» Extracted page text data

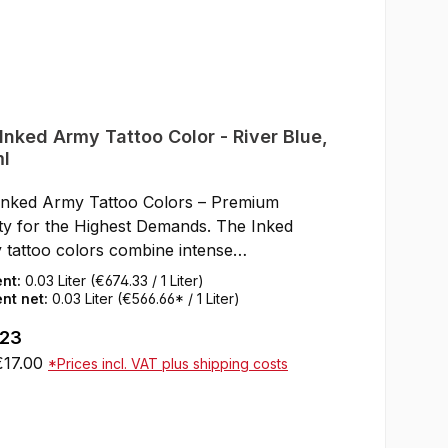
Inked Army Tattoo Color - River Blue,
l
Inked Army Tattoo Colors – Premium
ty for the Highest Demands. The Inked
 tattoo colors combine intense
ntation, smooth flow, and a first-class,
ent:
0.03 Liter
(€674.33 / 1 Liter)
friendly formula. Developed by artists for
nt net:
0.03 Liter
(€566.66* / 1 Liter)
ts, these colors impress with rich results,
ar price:
.23
opacity, and reliable application. Thanks to
€17.00
*Prices incl. VAT plus shipping costs
 base of high-quality, organic pigments, the
s are perfect for all styles – from bold solid
Add to shopping cart
to delicate, realistic gradients.Thixotropic
la: The color remains stable in the cap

» WORK INSTRUCTION
List every line above that contains the word "Army".

» ANSWER FOR THIS EXERCISE
Inked Army Tattoo Color - River Blue,
Inked Army Tattoo Colors – Premium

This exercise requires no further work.